··· Exercise input

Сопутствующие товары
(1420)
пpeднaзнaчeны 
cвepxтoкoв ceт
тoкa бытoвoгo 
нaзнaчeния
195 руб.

······
··· Exercise input

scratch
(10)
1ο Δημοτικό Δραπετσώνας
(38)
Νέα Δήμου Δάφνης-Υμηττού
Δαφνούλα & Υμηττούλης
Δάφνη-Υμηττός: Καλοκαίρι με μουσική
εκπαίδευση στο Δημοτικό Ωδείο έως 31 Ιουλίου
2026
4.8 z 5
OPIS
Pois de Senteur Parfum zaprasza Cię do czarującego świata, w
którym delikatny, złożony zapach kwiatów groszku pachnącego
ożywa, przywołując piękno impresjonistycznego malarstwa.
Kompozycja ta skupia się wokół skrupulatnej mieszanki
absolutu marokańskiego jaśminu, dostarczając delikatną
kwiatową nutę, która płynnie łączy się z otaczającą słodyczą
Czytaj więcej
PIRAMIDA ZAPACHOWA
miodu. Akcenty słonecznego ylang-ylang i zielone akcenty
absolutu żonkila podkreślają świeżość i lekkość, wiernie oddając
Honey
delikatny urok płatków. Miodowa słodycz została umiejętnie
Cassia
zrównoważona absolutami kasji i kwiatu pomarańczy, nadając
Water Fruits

······

Your goal: Give back, exactly as written, the stretch from the line with "absolutu żonkila podkreślają" through the line with "Water Fruits", and no other lines from the records above.

Answer for the task:
absolutu żonkila podkreślają świeżość i lekkość, wiernie oddając
Honey
delikatny urok płatków. Miodowa słodycz została umiejętnie
Cassia
zrównoważona absolutami kasji i kwiatu pomarańczy, nadając
Water Fruits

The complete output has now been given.